Some only speak in their native tongue and those who know Spanish are rather more introverted.
The rarámuris could disappear, reporter Abundio Marcos has previously said, leader of the National Indigenous Movement (MIN).
Marcos is of the belief that in these communities, there is a deep-set evil that cannot be resolved with food hampers, but only with effective social politics, for example, in health and education.
Children continue to be born, but one should look at the quality of their lives, believes the coordinator of the MIN.
Marcos remembers when the helicopter of the Mexican Armed Forces landed on wasteland in Baboreachi, municipality of Guachochi, in the heart of the sierra, after another attempt to reach Raramuchi, an even more intricate community.
Unfortunately, the strong wind forced them to change course. “Too heavy. Very windy. The helicopter has to make a greater effort, but we have good pilots”, said Rogelio Rodríguez, fleet captain at the time. “In Raramuchi, the situation is even worse”, he commented.
Even worse?, the interviewer stops short when faced with his first sight of Baboreachi: a lone elderly woman sat on a stone. An adobe house, clay floor, with windows covered only by some pieces of nylon, and the ceiling made of light materials through which you can see the smoke coming out of the chimney.
Afterwards, you notice the speed with which, with one voice, the village inhabitants begin to concentrate close to the aircraft. They run and descend a ravine, the women with their children loaded on their backs, in honour of their name: light (rarámuris) feet.
But the elderly woman, whose name is Marcelina, wears a handkerchief which covers more than half of her face, and continues to sit without moving as if the helicopter does not mean anything to her at all.
It is her son, Benito Cruz, who is the one who joins the group to collect the food hamper delivered to each one of the families of the community.
What did they sow here?, is the question asked in that choked and dusty scene.
The state of Chihuahua is composed of three immense regions: the desert area to the north and southeast, the mountains and valleys in the centre and the east, and the Sierra Madre Occidental to the west and southwest, with an expanse of 65,000 square kilometres, where the Sierra Tarahumara is located.
How much are they immersed in this world? It is difficult to know. Even today, people survive in these places, they ignore the existence of electricity and, therefore, neither imagine the technological advances modern society has made.
Although Mexican society has endorsed the urgency that comes from the Tarahumara, where some 200,000 rarámuris live, the resources they receive in these remote communities is a drop in the ocean within the great tragedy.
Within the sixteen delegations of the Federal District, they have organised centres of humanitarian aid and from other parts of the nation, they have also made efforts to this end.

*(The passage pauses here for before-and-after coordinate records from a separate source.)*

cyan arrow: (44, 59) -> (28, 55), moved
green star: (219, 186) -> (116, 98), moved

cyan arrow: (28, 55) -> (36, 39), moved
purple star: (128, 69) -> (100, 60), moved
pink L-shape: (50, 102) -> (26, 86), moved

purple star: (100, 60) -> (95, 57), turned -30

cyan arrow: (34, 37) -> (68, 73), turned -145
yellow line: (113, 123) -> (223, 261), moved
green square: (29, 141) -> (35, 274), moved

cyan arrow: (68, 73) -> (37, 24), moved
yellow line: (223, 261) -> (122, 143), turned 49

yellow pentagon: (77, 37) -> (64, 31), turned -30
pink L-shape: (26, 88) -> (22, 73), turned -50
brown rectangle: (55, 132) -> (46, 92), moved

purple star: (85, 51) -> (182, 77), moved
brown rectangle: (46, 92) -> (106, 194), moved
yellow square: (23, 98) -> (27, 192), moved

The boxes distributed by the officials of the Marine Office contain blankets and alimentary products, but how long will they last the rarámuris for. When will another helicopter land again, and what will happen in a few months if weather conditions do not improve and the fields are still without crops.

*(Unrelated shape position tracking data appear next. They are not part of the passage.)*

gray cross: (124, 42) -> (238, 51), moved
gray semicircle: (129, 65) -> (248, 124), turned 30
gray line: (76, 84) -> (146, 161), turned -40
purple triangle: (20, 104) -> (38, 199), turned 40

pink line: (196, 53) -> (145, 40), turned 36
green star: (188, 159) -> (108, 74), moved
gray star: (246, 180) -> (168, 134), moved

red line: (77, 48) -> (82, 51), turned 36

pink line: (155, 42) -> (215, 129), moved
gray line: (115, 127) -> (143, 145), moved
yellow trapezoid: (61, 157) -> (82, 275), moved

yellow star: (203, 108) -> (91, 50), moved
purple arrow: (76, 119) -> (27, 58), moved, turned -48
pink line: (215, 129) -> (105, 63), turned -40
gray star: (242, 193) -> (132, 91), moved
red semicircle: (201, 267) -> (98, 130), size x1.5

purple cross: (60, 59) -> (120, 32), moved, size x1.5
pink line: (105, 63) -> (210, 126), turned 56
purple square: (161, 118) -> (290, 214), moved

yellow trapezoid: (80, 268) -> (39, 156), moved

Yolanda, for example, is walking along a small footpath. She says that saving the hamper well, “will last for a few days”. This means that as until now, they only eat something once between one sunrise and the next.
Somebody close to the conversation interjects, “it also depends on the quantity of mouths to be fed. There are 6 of us. This lasts me about a week”.
The majority of the men are not in the village when the helicopter lands. It is the women who load the boxes and descend the ravine, possibly getting lost in the place.
“The husbands”, as they call them, “walk around the lagoon”, a place not very far from the hamlet where they work in the sawmills.
The Government of the President, Felipe Calderón, announced an account of 34 billion pesos (some two thousand, five hundred and eighty million dollars) to face up to the climatic adversity affecting more than half of the states of Mexico, although the most severe situation is registered in Chihuahua, Coahuila, Durango, Zacatecas and Saint Luis Potosí.
As a consequence of lack of water, a reduction of some four million tonnes in the production of corn exists compared to that of 2010, confirmed the Secretary of Agriculture, Francisco Mayorga, when referring to this basic food in the diet of the Mexican people.
Meanwhile, the National Peasant Confederation (CNC) warned that the agricultural production went down 40%, which will generate a food shortage in the coming months.
For the rarámuris of the Sierra Tarahumara, the current drought has only aggravated their lives. Already poor, the situation only gets worse.
The request for rain is directed at the Sun and the Moon, Father and Mother respectively. Both are the main deities in their pantheon.
For this reason, Marcelina remains seated on that stone in Baboreachi unperturbed by the noise of the helicopter. And with hardly any strength left, she raises her head to look at the sky.